In response to the rather petulant “I’m taking my ball and going home” hubbub caused by Jason Calcanis, Om Malik has put up a post suggesting ways to avoid ‘Facebook Fatigue’ where he advises that one think of Facebook friends as simply an extension of your real life friends (which sounds eerily familiar to all those email etiquette articles in the mainstream press a few years back). And while I agree with Malik’s suggestion that people must, among other things, simply learn to say no, the entire question of Facebook fatigue seems peculiarly unique to people like Calcanis, Scoble, Veronica Belmont or Malik himself. As a few people in the comments of Malik’s post point out, it is only those who are both in the public sphere and technologically literate – i.e. the technorati – who are inundated with so many Facebook friend requests that it becomes a serious problem. Additionally, while treating Facebook friends as real life ones sounds like a smart plan, it seems to deny the power of Facebook as a place for casual acquaintances to get together and get to know each other. For the time being, this seems like a discussion this lot should have on IM and let the rest of us continue enjoying Facebook.

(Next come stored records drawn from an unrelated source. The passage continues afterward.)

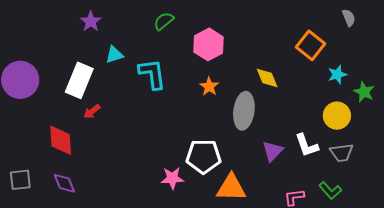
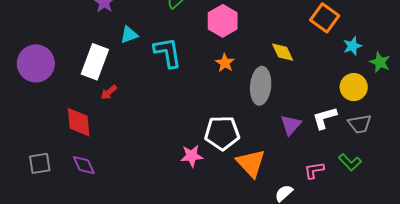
white L-shape: (307, 145) -> (325, 118), turned 96
orange triangle: (231, 188) -> (251, 163), turned 48

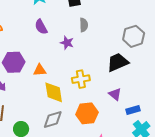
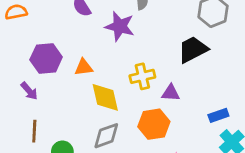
purple star: (67, 43) -> (120, 26), size x1.5
purple triangle: (115, 94) -> (171, 93), moved, turned -32

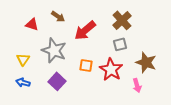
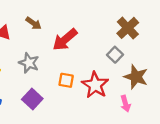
brown cross: (122, 20) -> (128, 28), moved
gray square: (120, 44) -> (115, 55), moved, turned -32
gray star: (54, 50) -> (29, 63), size x0.7

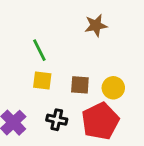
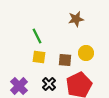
yellow circle: (113, 88) -> (86, 53), moved
black cross: (57, 120) -> (49, 84), turned 32

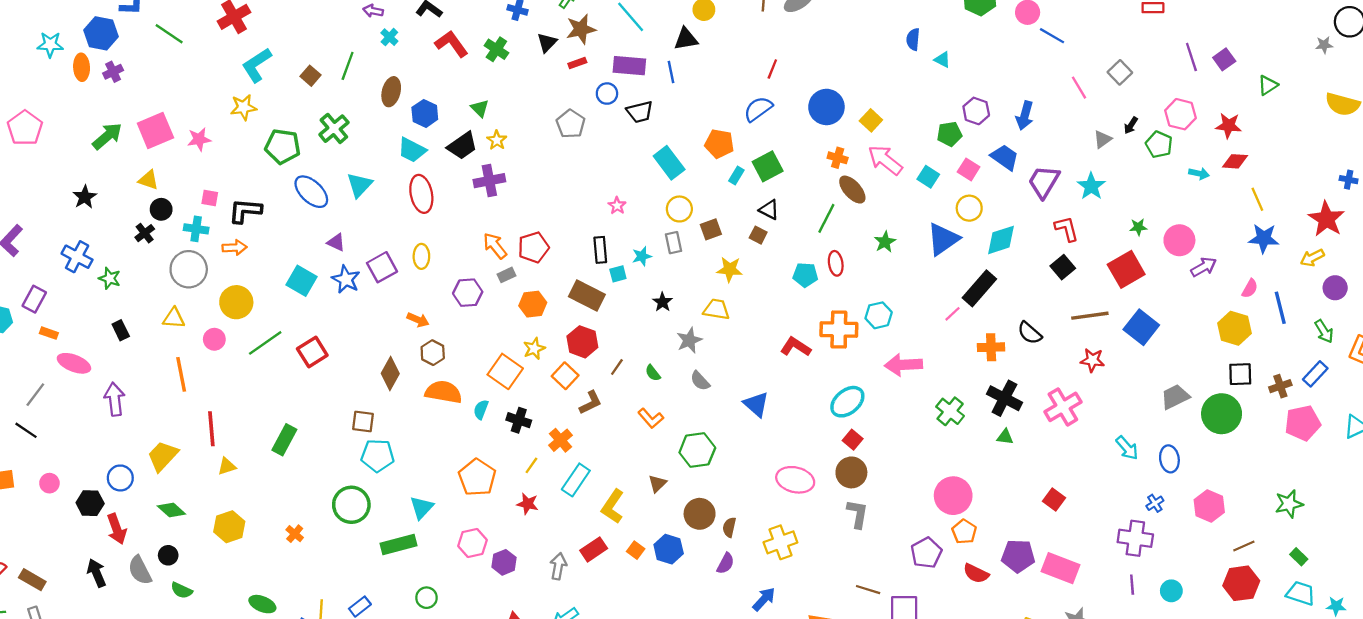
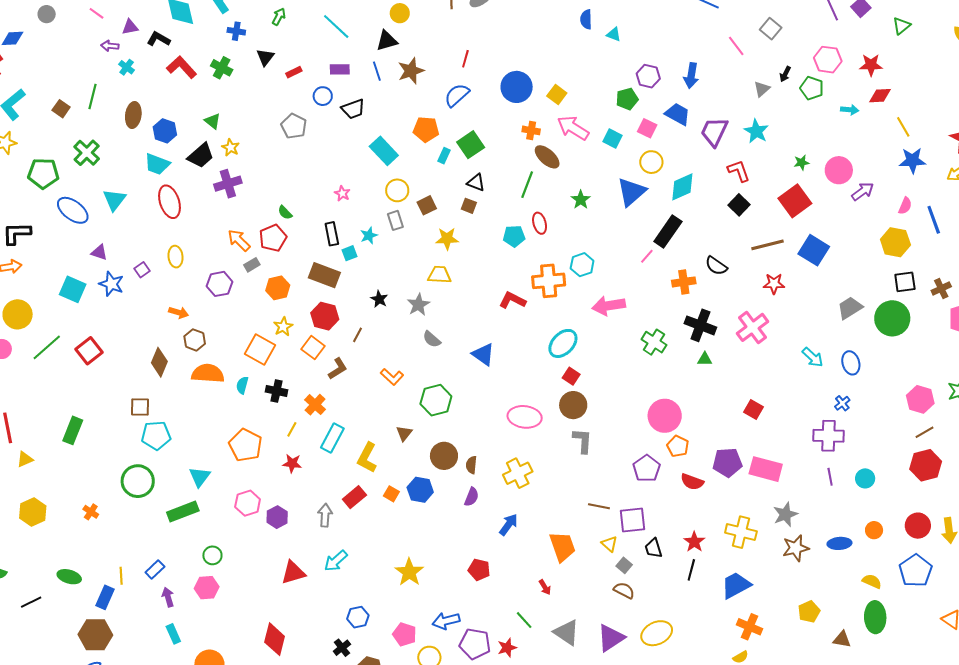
brown star: (581, 29) -> (411, 71), moved
purple rectangle: (629, 66) -> (340, 69), size x0.7
purple square: (382, 267) -> (142, 270), size x0.6
black star: (662, 302) -> (379, 299), moved
green semicircle: (653, 373) -> (285, 213), moved
pink hexagon: (1209, 506) -> (920, 399), moved

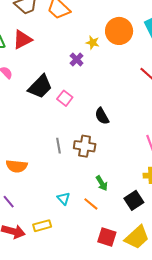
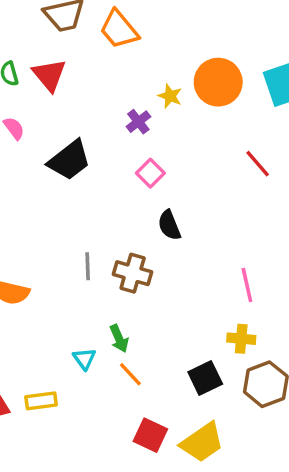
red triangle: (22, 40) -> (49, 75), turned -50
pink square: (65, 98) -> (150, 173), moved
green arrow: (102, 183) -> (119, 338), moved

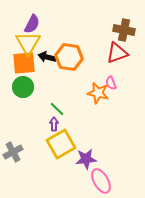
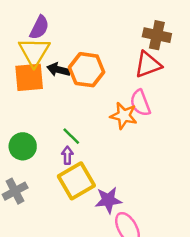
pink semicircle: (111, 83) -> (140, 103), size x1.5
green circle: (23, 87) -> (23, 146), moved

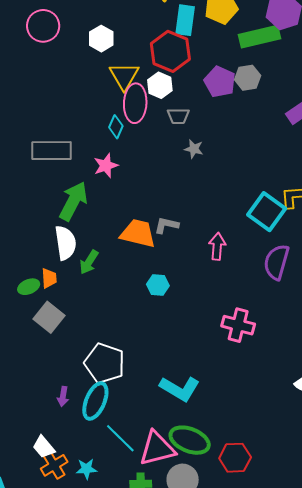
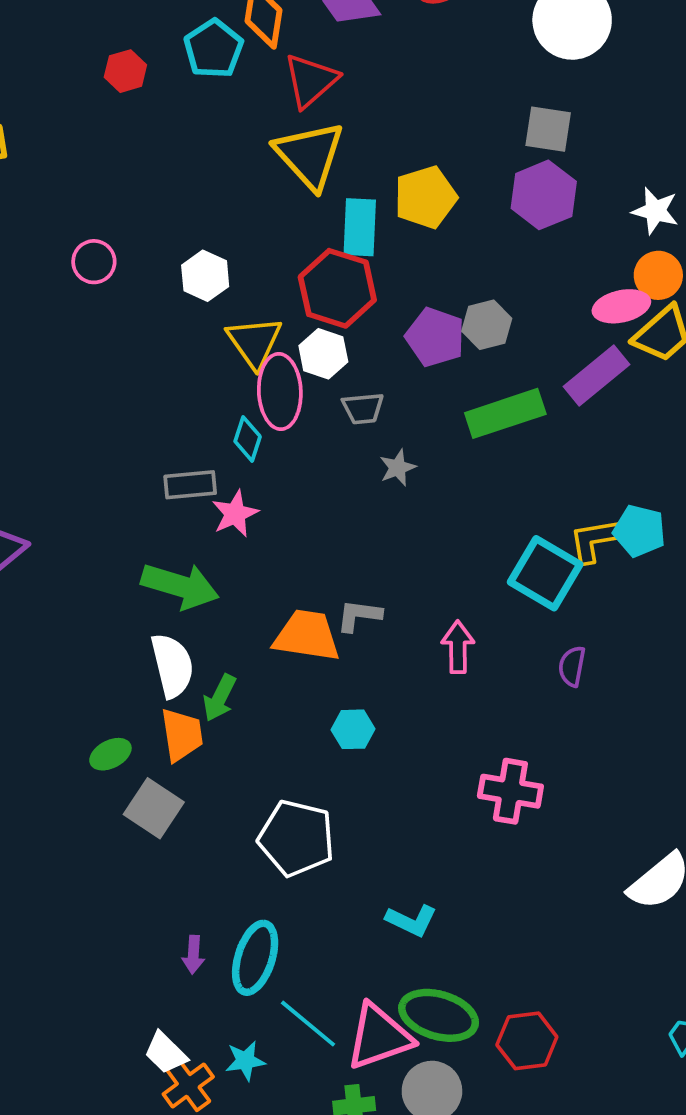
pink circle: (43, 26) -> (94, 262), size x0.7
green rectangle: (260, 37) -> (505, 413), moved
gray star: (194, 149) -> (398, 468), turned -30
gray rectangle: (51, 151) -> (190, 485), moved, size x0.7
green arrow: (73, 201) -> (180, 586), turned 84
purple semicircle: (276, 262) -> (572, 666), size x0.6
orange trapezoid: (49, 278) -> (182, 735), moved, size x1.4
white pentagon: (105, 363) -> (296, 838), moved
cyan L-shape: (180, 389) -> (411, 920), size x0.7
cyan star: (86, 469) -> (245, 1061), moved

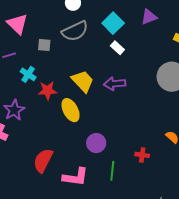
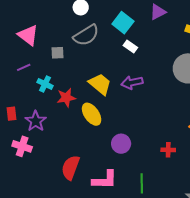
green line: (112, 171) -> (142, 183), moved

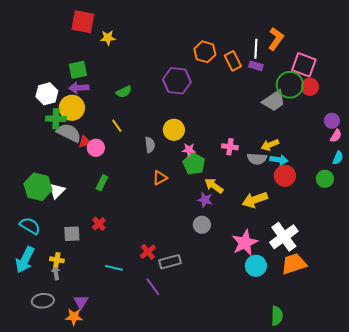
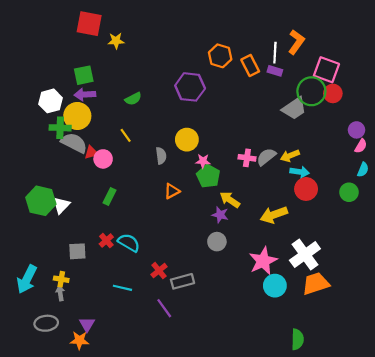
gray semicircle: (257, 159) -> (266, 157), moved, turned 138
cyan semicircle: (30, 226) -> (129, 243), moved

In an interesting parallel discussion, Mathew Ingram takes Calcanis to task for his technoratic elitism by arguing that comments and audience interaction is central to the very concept of blogging. Calcanis responds in that classically libertarian way by suggesting that freedom is something that is to be taken, not given. But as I pointed on the comments, Calcanis’ claims of meritocracy seem to miss that the meritocratic is always subtly elitist, as it always attempts to erase the hierarchies of power that underpin who rises to the top and how.
The trouble with that idea, however, is that it’s becoming increasingly clear that being a leftist blogger in the uber-capitalist world of Web 2.0 is fast becoming a losing battle.